Bajo los Charcos (II)

11.03.2015 18:09

La niña llegó a lo alto de la colina sin apenas hacer esfuerzo. Allí abajo, al otro lado del charco, las cosas parecían tener un ritmo propio, una atmósfera diferente. No sentía frío, ni calor, ni hambre, ni sueño. Se sentía tranquila, como aquellos domingos de invierno en que la normalidad de su hogar, con todos sus miembros en casa, ocupados en sus cosas, le daba una cierta sensación de seguridad. Allí también se sentía bien.
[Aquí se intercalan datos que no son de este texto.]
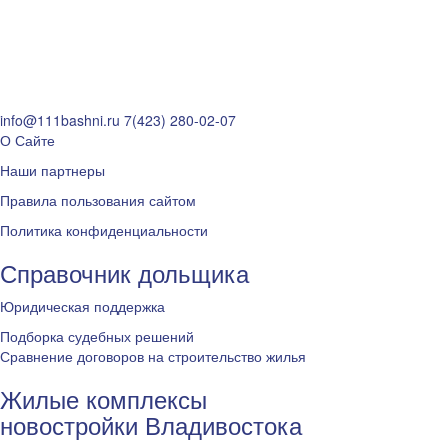
info@111bashni.ru
7(423) 280-02-07
О Сайте
Наши партнеры
Правила пользования сайтом
Политика конфиденциальности
Справочник дольщика
Юридическая поддержка
Подборка судебных решений
Сравнение договоров на строительство жилья
Жилые комплексы
новостройки Владивостока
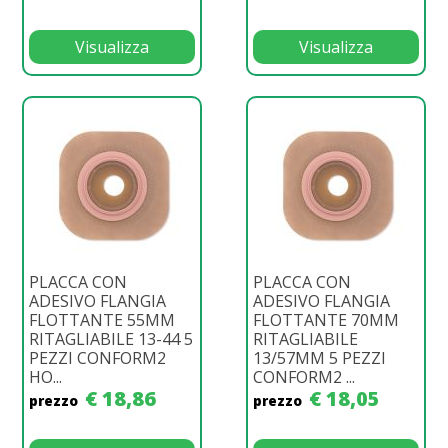
Visualizza
Visualizza
PLACCA CON
PLACCA CON
ADESIVO FLANGIA
ADESIVO FLANGIA
FLOTTANTE 55MM
FLOTTANTE 70MM
RITAGLIABILE 13-44 5
RITAGLIABILE
PEZZI CONFORM2
13/57MM 5 PEZZI
HO...
CONFORM2 ...
€ 18,86
€ 18,05
prezzo
prezzo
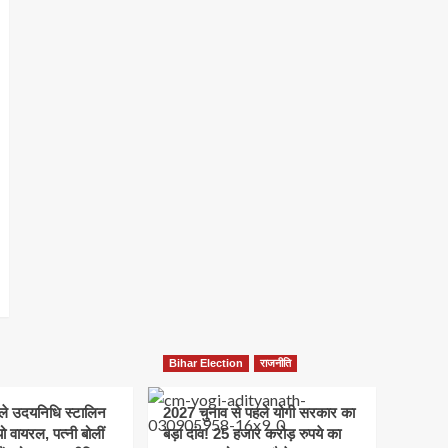
Bihar Election
राजनीति
हले उदयनिधि स्टालिन
2027 चुनाव से पहले योगी सरकार का
ो वायरल, पत्नी बोलीं
बड़ा दांव! 25 हजार करोड़ रुपये का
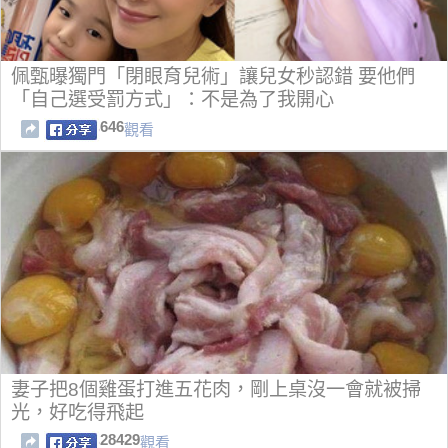
佩甄曝獨門「閉眼育兒術」讓兒女秒認錯 要他們
「自己選受罰方式」：不是為了我開心
646
觀看
妻子把8個雞蛋打進五花肉，剛上桌沒一會就被掃
光，好吃得飛起
28429
觀看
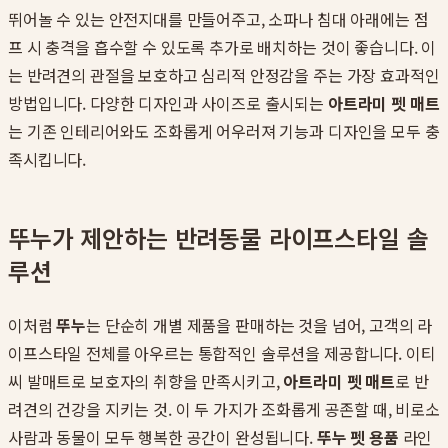
뛰어놀 수 있는 안전지대를 만들어주고, 소파나 침대 아래에는 점
프 시 충격을 흡수할 수 있도록 추가로 배치하는 것이 좋습니다. 이
는 반려견의 관절을 보호하고 심리적 안정감을 주는 가장 효과적인
방법입니다. 다양한 디자인과 사이즈로 출시되는
아트라미 펫 매트
는 기존 인테리어와도 조화롭게 어우러져 기능과 디자인을 모두 충
족시킵니다.
뚜누가 제안하는 반려동물 라이프스타일 솔
루션
이처럼
뚜누
는 단순히 개별 제품을 판매하는 것을 넘어, 고객의 라
이프스타일 전체를 아우르는 통합적인 솔루션을 제공합니다. 이티
씨 발매트로 보호자의 취향을 만족시키고,
아트라미 펫 매트
로 반
려견의 건강을 지키는 것. 이 두 가지가 조화롭게 공존할 때, 비로소
사람과 동물이 모두 행복한 공간이 완성됩니다.
뚜누 펫 용품
라인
No tenía miedo de nada. Desde lo alto pudo ver una inmensa multitud de puntitos a lo lejos. Forzando un poco la vista se dio cuenta de que aquellos puntitos no eran tal cosa: eran niños. Miles de niños desperdigados por los campos de aquel extraño universo paralelo. Bajo corriendo la colina y se acercó a una niña que calculó que tendría su misma edad. “Hola”, le dijo. “Hola”, contestó la otra. “¿Eres nueva?”. “Supongo. Acabo de llegar”. “Ah, yo llevo aquí mucho tiempo. No sabría decirte cuanto… me solté de la mano de mi madre en un supermercado y me perdí. Después salí a la calle, intentado buscarla, pero acabé jugando con otros niños en los charcos. Y llegué aquí”. “Tu madre estará preocupada…”, dijo la niña, solícita. “No lo sé. No me acuerdo de su cara. Ya te dije que llevo aquí mucho tiempo. Años quizá”. “Pero… sigues siendo una niña”. “Aquí el tiempo pasa de otra manera. Tal vez, ni siquiera pasa”.

 

La otra niña se marchó mirando al suelo, contando lo que parecía ser un reguero de caracoles de colores imposibles. Todo allí abajo tenía colores vivos, todo olía bien. Los niños jugaban en extraños columpios de formas atrevidas. Volaban cometas y corrían entre risas. Nadie parecía triste. Nadie parecía acordarse de sus familias de arriba. Pero la niña sí se acordaba. Se acordaba de su madre y de su padre. Se acordaba de sus abrazos y de sus besos. Se acordaba de sus abuelos, de sus primos y de sus tíos. Se acordaba de todos ellos y sabía que estarían preocupados pensando que podría haberle pasado algo malo. Arriba, al otro lado, las calles estaban empapeladas con el rostro de la pequeña, un cartel rezaba un único letrero: Desaparecida. La policía llevaba casi dos meses buscando a la niña y ni un solo testigo acertaba a ofrecer una pista válida. Tan sólo había un testimonio, el de un borracho, desechado de inmediato por motivos obvios, que insistía en que la niña se había sumergido en un charco de la calle y nunca llegó a salir del mismo. Los padres de la niña estaban desesperados y la ciudad se hacía cada vez un poco más oscura. Más lúgubre. Más sombría.